Imminence of Death
Beyond the stereotyped message that “adjustment is all”, and in ironic contrast to it, there is in Mourning Becomes Electra an overwhelming, unrelenting sense of the imminence of Death. The events of the plot––murder, murder-suicide, immurement––objectify this sense of death as does the sepulchral facade of the Mannon house. Death is the goal of O’Neill’s Puritan ; he meditates on it, he walks in its shadow, he lives for it. Since this Puritanism does not include a theological dimension, Death is an end in itself, not a passage to another world.

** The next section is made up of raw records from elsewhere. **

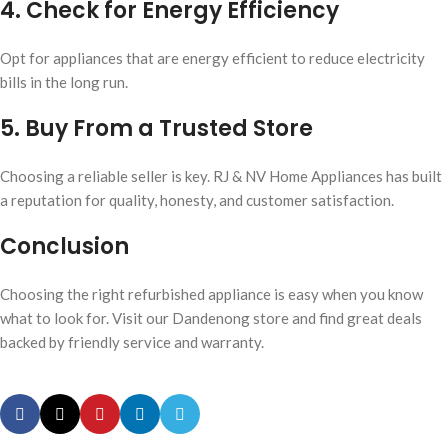
4. Check for Energy Efficiency
Opt for appliances that are energy efficient to reduce electricity
bills in the long run.
5. Buy From a Trusted Store
Choosing a reliable seller is key. RJ & NV Home Appliances has built
a reputation for quality, honesty, and customer satisfaction.
Conclusion
Choosing the right refurbished appliance is easy when you know
what to look for. Visit our Dandenong store and find great deals
backed by friendly service and warranty.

Thus Death is not merely a thematic image in the play or simply a way of dispatching the personae and cleaning up the stage. It is the Epiphany that concludes the action, the vision to which the plot progresses. If Greek tragedy included the death of the hero, it also provided a means of encompassing the idea of death in a framework of death-and-rebirth. O’Neill’s modifications, however, result in a hopeless reiteration that death is final, absolutely conclusive, the end. In addition to the agon and the pathos, the conflict and the suffering, the Oresteia includes a “rebirth” or epiphany, in which the hero is purified by both society and the gods. In Mourning Becomes Electra however, the epiphany is a vision of Death, of existential nothingness, the individual confronted by the void. “Rebirth” and purgation become simple release from suffering through suicide or self-immurement.
The Ubiquity of Death
John Henry Raleigh says : “Underneath the play’s Freudianism ; its analogizing to Greek myth ; its recurrent incest motifs generation after ; its contrast between the uninhibited sexuality. of the South Seas and the rigid prudery of New England and the accompanying contrast between the freedom, rhythm, brightness, and beauty of life at sea and the restrictions, mechanizations, darkness, and dreariness of life on land ; underneath all these devices and themes is the ubiquity of death.” Yes, it is true. It is not only a question of the two murders (those of Ezra Mannon and Adam Brant) and the two suicides (Christine Mannon and Orin Mannon), but of the very fabric of the thought of the play, wherein the characters are not only trapped by their own dead but are also continually, tortuously meditating upon death. No one ever reaches a conclusion ; all they know, with any certainty, is that death is surely, inexorably devouring the Mannons, their power, and their way of life. In act third of Homecoming the newly returned Ezra Mannon, back home from the war, cannot stop talking about death, despite his wife’s plea that he cease : “That’s always been the Mannons’ way of thinking. They went to the white meeting-house on Sabbaths and meditated on death. Life was a dying. Being barn was starting to die. Death was being.” But the war, seeing too many white walls splattered with blood “that counted no more than dirty water”, made all this seem meaningless, ‘‘so much solemn fuss over death !” Real death has thought him the meaninglessness of imagined death, the Mannon obsession. But by dawn he will be death’s victim, murdered by his wife. Ironically, he had earlier observed to his wife : “All victory ends in the defeat of death.”
Death Symbols and Themes
Death symbols and themes are woven into the play in all kinds of ways. For example, the ancestral Mannons, whose portraits glare down from the walls of the house, were “witch-burners”. Again, the black-white symbolism that is endemic in O’Neill’s plays, and in American literature generally, is pervasive in Mourning Becomes Electra : the white faces set off by black clothing ; the white porticos of the house dimming into darkness ; and so on. And as in Melville, white does not signify purity ; rather it means the charnel house. The sound effects concur. The first song heard is “John Brown’s Body”. The theme song of the play, “Shenandoah”, is meant to signify the more sombre aspects of the sea (“a song that more than any other holds in it the brooding rhythm of the sea”). The drunken chantyman of the fourth act of The Hunted staggers off singing “Hanging Johnny”. Even American history plays a role in generating this aura of the charnel house, for the seminal national events in the background of the play are the Civil War, the greatest carnage experienced on American soil, and the assassination of Lincoln, its greatest single political tragedy. Moreover, beautiful, rhythmic ways of life are dying too, with the clipper giving way . to the steamer. As the chantyman drunkenly and lugubriously laments to Adam Brant, the owner of a beautiful clipper : “Aye, but it ain’t fur long, steam is comin’ in, the sea is full smoky tea-kettles, the old days is dyin’, and where’ll you an’ me be then ? (Lugubriously drunken again) Everything is dyin’ ! Abe Lincoln is dead.”